SUPPLIED ENTRIES:
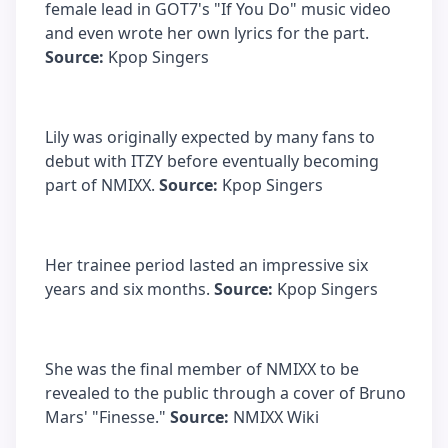
female lead in GOT7's "If You Do" music video
and even wrote her own lyrics for the part.
Source:
Kpop Singers
Lily was originally expected by many fans to
debut with ITZY before eventually becoming
part of NMIXX.
Source:
Kpop Singers
Her trainee period lasted an impressive six
years and six months.
Source:
Kpop Singers
She was the final member of NMIXX to be
revealed to the public through a cover of Bruno
Mars' "Finesse."
Source:
NMIXX Wiki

WHAT TO WORK ON: Copy the records exactly. Skip any pictures.

FINAL ANSWER:
female lead in GOT7's "If You Do" music video
and even wrote her own lyrics for the part.
Source:
Kpop Singers
Lily was originally expected by many fans to
debut with ITZY before eventually becoming
part of NMIXX.
Source:
Kpop Singers
Her trainee period lasted an impressive six
years and six months.
Source:
Kpop Singers
She was the final member of NMIXX to be
revealed to the public through a cover of Bruno
Mars' "Finesse."
Source:
NMIXX Wiki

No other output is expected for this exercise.